With brands walking this tightrope, corporate social responsibility has come to the fore. Brands are making sizable donations and even building necessary equipment for people and healthcare workers. Marketers are winning hearts of their stakeholders — be it the customers, employees or distributors — by providing comfort through action and communication.
So, what are the takeaways for managing such brand disruptions?
Think new age: A brand must know how to use new-age platforms when the situation demands it. Take Mumbai-based Marico, for instance, which has stayed ahead of the curve in fulfilling customer needs. Considering its reliance on traditional means of distribution, the FMCG sector has been affected by India’s nationwide lockdown. But Marico partnered with Swiggy and Zomato to facilitate easy access for its customers. This reflects its emphasis on customer centricity along with business continuity.

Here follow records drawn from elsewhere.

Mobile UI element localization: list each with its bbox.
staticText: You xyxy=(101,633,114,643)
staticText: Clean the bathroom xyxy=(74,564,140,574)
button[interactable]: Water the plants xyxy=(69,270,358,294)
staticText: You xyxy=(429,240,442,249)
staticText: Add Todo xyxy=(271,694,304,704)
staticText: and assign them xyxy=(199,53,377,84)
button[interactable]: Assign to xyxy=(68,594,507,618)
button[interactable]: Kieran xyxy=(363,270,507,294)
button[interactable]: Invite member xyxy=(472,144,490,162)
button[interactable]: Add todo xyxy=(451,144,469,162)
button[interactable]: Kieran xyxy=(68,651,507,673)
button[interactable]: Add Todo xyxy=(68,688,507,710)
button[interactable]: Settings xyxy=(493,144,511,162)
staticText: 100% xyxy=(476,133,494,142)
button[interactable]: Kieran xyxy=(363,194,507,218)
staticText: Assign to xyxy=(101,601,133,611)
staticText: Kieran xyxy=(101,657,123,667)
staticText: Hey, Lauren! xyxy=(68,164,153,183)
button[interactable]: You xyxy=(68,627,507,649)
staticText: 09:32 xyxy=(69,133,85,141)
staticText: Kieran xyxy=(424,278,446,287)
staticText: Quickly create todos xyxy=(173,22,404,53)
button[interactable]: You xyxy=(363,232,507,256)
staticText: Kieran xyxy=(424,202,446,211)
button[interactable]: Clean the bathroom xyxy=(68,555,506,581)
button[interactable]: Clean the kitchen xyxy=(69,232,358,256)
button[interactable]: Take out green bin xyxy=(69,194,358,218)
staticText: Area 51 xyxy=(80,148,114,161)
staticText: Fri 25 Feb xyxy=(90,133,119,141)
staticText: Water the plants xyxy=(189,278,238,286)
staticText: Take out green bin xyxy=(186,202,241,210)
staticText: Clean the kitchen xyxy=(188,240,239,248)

Agility is crucial: Agility is the cornerstone of any brand that hopes to stay relevant in the longer term. Your communication must evolve as the situation changes. In early March, as the Covid-19 crisis escalated across the US, automotive major Ford pulled back its vehicle ads and quickly replaced them with its coronavirus relief initiatives. The company promoted the Ford Credit programme which provides financial relief to buyers during extraordinary disasters.
Voice of and to the customer: Marketers have a unique opportunity of being the customer’s confidante by assuring them that their interests are safeguarded. During such crises, financial concerns can seem daunting and add to the burden. American banking major Chase is offering payment assistance to its auto and home loan borrowers who are unable to keep up with their payments.
Interact with stakeholders: Transparency and constant communication can help restore the confidence of your stakeholders. With fear over health running high, brands can help manage the wellbeing of their employees. Be a credible source of information and a friend that constantly assures them. Axis Bank is among various brands offering virtual meditation sessions and online learning modules to safeguard employees’ mental health.
Put PR into overdrive: PR is crucial in preserving the brand’s tonality. Any corporate action or communication must undergo scrutiny, as what you do and say today will stay with your stakeholders for a long time. You don’t want to be a ‘publicity-hungry’ brand, but one that walks the talk. Mahindra Group, for instance, has struck the right balance by backing up its PR drive with meaningful action of building ventilators.
Equip your salesforce: Some sectors like insurance have always relied on personal interaction. With social distancing norms in place, marketers must equip the salesforce with new methods to interact with customers. Many insurance players have created virtual training to guide its salesforce in reaching out to their customers digitally, by leveraging platforms like webinars.
Prepare now for normalcy: Believe that the world will return to normalcy. You don’t want to be caught off-guard, while the rest of the world recuperates. Armed with new learnings, you can have a deeper impact on your stakeholders. For instance, as China limps back to normalcy, e-commerce giant Alibaba and Taobao Live partnered to livestream Shanghai Fashion Week, which featured over 150 brands.